=== Section Start ===

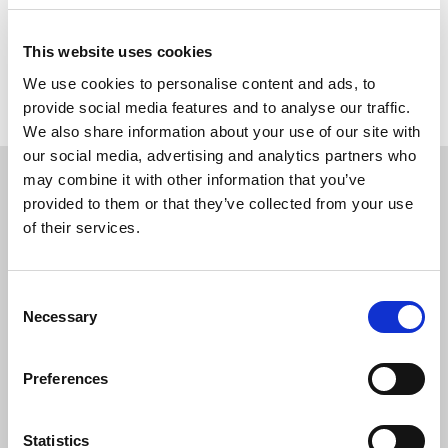
Terug naar overzicht
This website uses cookies
We use cookies to personalise content and ads, to
provide social media features and to analyse our traffic.
We also share information about your use of our site with
our social media, advertising and analytics partners who
may combine it with other information that you’ve
provided to them or that they’ve collected from your use
SOLLICITEER
VANDAAG
of their services.
Consent
Necessary
Selection
Preferences
Statistics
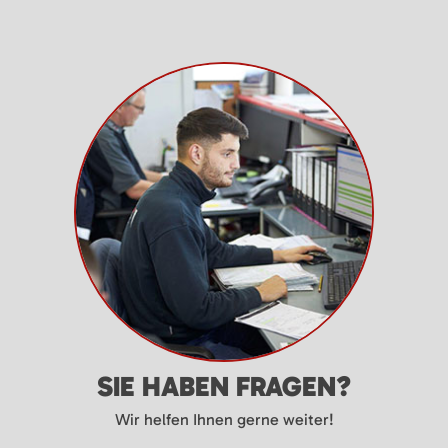
SIE HABEN FRAGEN?
Wir helfen Ihnen gerne weiter!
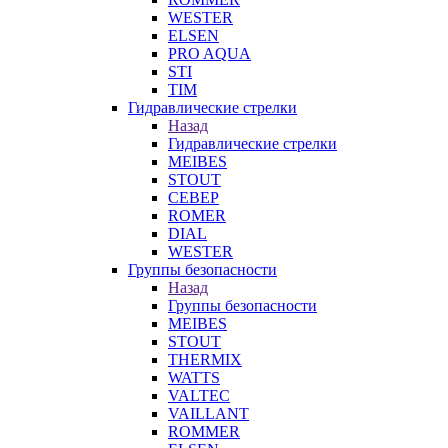
WESTER
ELSEN
PRO AQUA
STI
TIM
Гидравлические стрелки
Назад
Гидравлические стрелки
MEIBES
STOUT
СЕВЕР
ROMER
DIAL
WESTER
Группы безопасности
Назад
Группы безопасности
MEIBES
STOUT
THERMIX
WATTS
VALTEC
VAILLANT
ROMMER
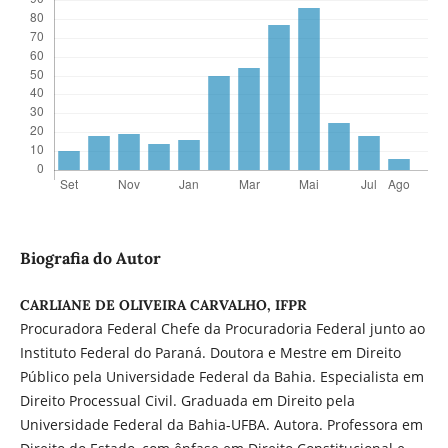
Biografia do Autor
CARLIANE DE OLIVEIRA CARVALHO, IFPR
Procuradora Federal Chefe da Procuradoria Federal junto ao
Instituto Federal do Paraná. Doutora e Mestre em Direito
Público pela Universidade Federal da Bahia. Especialista em
Direito Processual Civil. Graduada em Direito pela
Universidade Federal da Bahia-UFBA. Autora. Professora em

=== Section End ===

Problem statement –
Report each line of the entries where the word "that" occurs.

Exercise solution –
may combine it with other information that you’ve
provided to them or that they’ve collected from your use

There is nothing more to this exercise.